* _Exercise directions_: All of the data below should be copied exactly as it stands.

# # # # #

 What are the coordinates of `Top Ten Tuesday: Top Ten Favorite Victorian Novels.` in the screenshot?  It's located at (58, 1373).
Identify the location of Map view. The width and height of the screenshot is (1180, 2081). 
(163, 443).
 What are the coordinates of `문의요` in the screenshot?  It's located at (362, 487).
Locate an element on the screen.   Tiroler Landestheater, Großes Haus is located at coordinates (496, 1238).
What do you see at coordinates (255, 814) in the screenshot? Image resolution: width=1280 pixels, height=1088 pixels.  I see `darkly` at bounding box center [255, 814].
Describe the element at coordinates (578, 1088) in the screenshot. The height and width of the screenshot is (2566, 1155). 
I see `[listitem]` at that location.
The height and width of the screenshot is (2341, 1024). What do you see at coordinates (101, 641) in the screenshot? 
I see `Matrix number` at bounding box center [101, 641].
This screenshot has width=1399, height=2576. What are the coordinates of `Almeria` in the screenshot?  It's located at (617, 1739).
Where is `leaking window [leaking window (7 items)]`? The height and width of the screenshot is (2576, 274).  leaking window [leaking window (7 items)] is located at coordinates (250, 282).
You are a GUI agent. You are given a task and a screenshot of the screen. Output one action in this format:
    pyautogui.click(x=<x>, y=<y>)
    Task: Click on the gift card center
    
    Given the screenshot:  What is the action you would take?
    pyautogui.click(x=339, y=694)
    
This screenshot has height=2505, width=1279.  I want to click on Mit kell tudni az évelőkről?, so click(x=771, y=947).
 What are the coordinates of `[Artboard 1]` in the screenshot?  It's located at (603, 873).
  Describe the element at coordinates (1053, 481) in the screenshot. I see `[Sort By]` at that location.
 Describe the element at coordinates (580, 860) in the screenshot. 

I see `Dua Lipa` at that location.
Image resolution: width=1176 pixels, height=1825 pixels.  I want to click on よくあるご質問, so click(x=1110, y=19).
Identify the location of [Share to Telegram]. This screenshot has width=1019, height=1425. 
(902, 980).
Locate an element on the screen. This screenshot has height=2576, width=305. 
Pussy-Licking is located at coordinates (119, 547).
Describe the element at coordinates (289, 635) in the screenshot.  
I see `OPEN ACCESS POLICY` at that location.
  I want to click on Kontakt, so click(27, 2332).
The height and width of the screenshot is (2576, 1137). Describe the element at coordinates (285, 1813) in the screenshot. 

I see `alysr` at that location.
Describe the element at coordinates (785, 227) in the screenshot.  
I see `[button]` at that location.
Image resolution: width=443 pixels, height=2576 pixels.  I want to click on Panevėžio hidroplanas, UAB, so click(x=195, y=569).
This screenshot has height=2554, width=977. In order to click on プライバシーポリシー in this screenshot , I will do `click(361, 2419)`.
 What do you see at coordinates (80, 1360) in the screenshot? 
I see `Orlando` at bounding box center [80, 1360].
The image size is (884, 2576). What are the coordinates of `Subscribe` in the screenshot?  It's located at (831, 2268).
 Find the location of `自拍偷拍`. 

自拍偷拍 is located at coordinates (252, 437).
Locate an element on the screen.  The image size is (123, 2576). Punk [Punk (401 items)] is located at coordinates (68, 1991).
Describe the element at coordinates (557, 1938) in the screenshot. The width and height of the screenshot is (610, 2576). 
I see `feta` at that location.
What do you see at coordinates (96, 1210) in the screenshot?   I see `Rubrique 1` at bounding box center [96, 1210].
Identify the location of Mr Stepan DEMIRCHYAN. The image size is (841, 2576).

# # # # #

* _Solution_:
 What are the coordinates of `Top Ten Tuesday: Top Ten Favorite Victorian Novels.` in the screenshot?  It's located at (58, 1373).
Identify the location of Map view. The width and height of the screenshot is (1180, 2081). 
(163, 443).
 What are the coordinates of `문의요` in the screenshot?  It's located at (362, 487).
Locate an element on the screen.   Tiroler Landestheater, Großes Haus is located at coordinates (496, 1238).
What do you see at coordinates (255, 814) in the screenshot? Image resolution: width=1280 pixels, height=1088 pixels.  I see `darkly` at bounding box center [255, 814].
Describe the element at coordinates (578, 1088) in the screenshot. The height and width of the screenshot is (2566, 1155). 
I see `[listitem]` at that location.
The height and width of the screenshot is (2341, 1024). What do you see at coordinates (101, 641) in the screenshot? 
I see `Matrix number` at bounding box center [101, 641].
This screenshot has width=1399, height=2576. What are the coordinates of `Almeria` in the screenshot?  It's located at (617, 1739).
Where is `leaking window [leaking window (7 items)]`? The height and width of the screenshot is (2576, 274).  leaking window [leaking window (7 items)] is located at coordinates (250, 282).
You are a GUI agent. You are given a task and a screenshot of the screen. Output one action in this format:
    pyautogui.click(x=<x>, y=<y>)
    Task: Click on the gift card center
    
    Given the screenshot:  What is the action you would take?
    pyautogui.click(x=339, y=694)
    
This screenshot has height=2505, width=1279.  I want to click on Mit kell tudni az évelőkről?, so click(x=771, y=947).
 What are the coordinates of `[Artboard 1]` in the screenshot?  It's located at (603, 873).
  Describe the element at coordinates (1053, 481) in the screenshot. I see `[Sort By]` at that location.
 Describe the element at coordinates (580, 860) in the screenshot. 

I see `Dua Lipa` at that location.
Image resolution: width=1176 pixels, height=1825 pixels.  I want to click on よくあるご質問, so click(x=1110, y=19).
Identify the location of [Share to Telegram]. This screenshot has width=1019, height=1425. 
(902, 980).
Locate an element on the screen. This screenshot has height=2576, width=305. 
Pussy-Licking is located at coordinates (119, 547).
Describe the element at coordinates (289, 635) in the screenshot.  
I see `OPEN ACCESS POLICY` at that location.
  I want to click on Kontakt, so click(27, 2332).
The height and width of the screenshot is (2576, 1137). Describe the element at coordinates (285, 1813) in the screenshot. 

I see `alysr` at that location.
Describe the element at coordinates (785, 227) in the screenshot.  
I see `[button]` at that location.
Image resolution: width=443 pixels, height=2576 pixels.  I want to click on Panevėžio hidroplanas, UAB, so click(x=195, y=569).
This screenshot has height=2554, width=977. In order to click on プライバシーポリシー in this screenshot , I will do `click(361, 2419)`.
 What do you see at coordinates (80, 1360) in the screenshot? 
I see `Orlando` at bounding box center [80, 1360].
The image size is (884, 2576). What are the coordinates of `Subscribe` in the screenshot?  It's located at (831, 2268).
 Find the location of `自拍偷拍`. 

自拍偷拍 is located at coordinates (252, 437).
Locate an element on the screen.  The image size is (123, 2576). Punk [Punk (401 items)] is located at coordinates (68, 1991).
Describe the element at coordinates (557, 1938) in the screenshot. The width and height of the screenshot is (610, 2576). 
I see `feta` at that location.
What do you see at coordinates (96, 1210) in the screenshot?   I see `Rubrique 1` at bounding box center [96, 1210].
Identify the location of Mr Stepan DEMIRCHYAN. The image size is (841, 2576).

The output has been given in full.